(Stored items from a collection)
^^^^

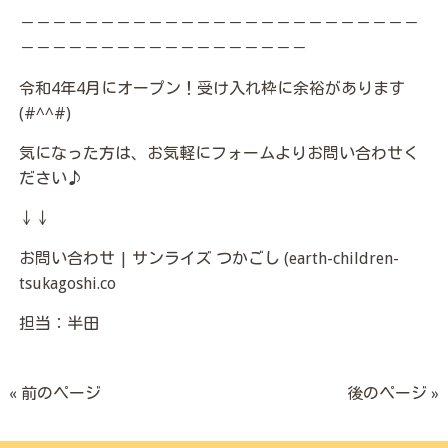
－－－－－－－－－－－－－－－－－－－－－－－－－
－－－－－－－－－－－－－－－－－－
令和4年4月にオープン！受け入れ枠に余裕があります
(#^^#)
気になった方は、お気軽にフォームよりお問い合わせく
ださい♪
↓↓
お問い合わせ | サンライズ つかごし (earth-children-
tsukagoshi.co
担当：半田
« 前のページ
後のページ »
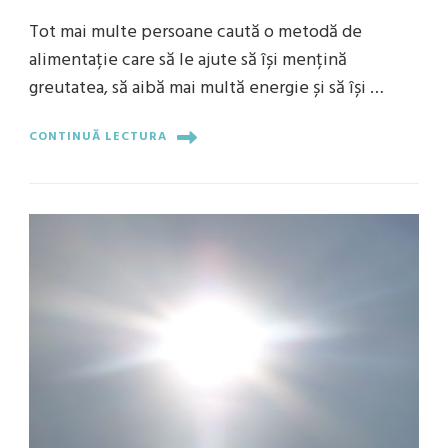
Tot mai multe persoane caută o metodă de
alimentație care să le ajute să își mențină
greutatea, să aibă mai multă energie și să își …
CONTINUĂ LECTURA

^^^^

Your assignment: Reproduce every record exactly; images stay out.

Your solution:
－－－－－－－－－－－－－－－－－－－－－－－－－
－－－－－－－－－－－－－－－－－－
令和4年4月にオープン！受け入れ枠に余裕があります
(#^^#)
気になった方は、お気軽にフォームよりお問い合わせく
ださい♪
↓↓
お問い合わせ | サンライズ つかごし (earth-children-
tsukagoshi.co
担当：半田
« 前のページ
後のページ »
Tot mai multe persoane caută o metodă de
alimentație care să le ajute să își mențină
greutatea, să aibă mai multă energie și să își …
CONTINUĂ LECTURA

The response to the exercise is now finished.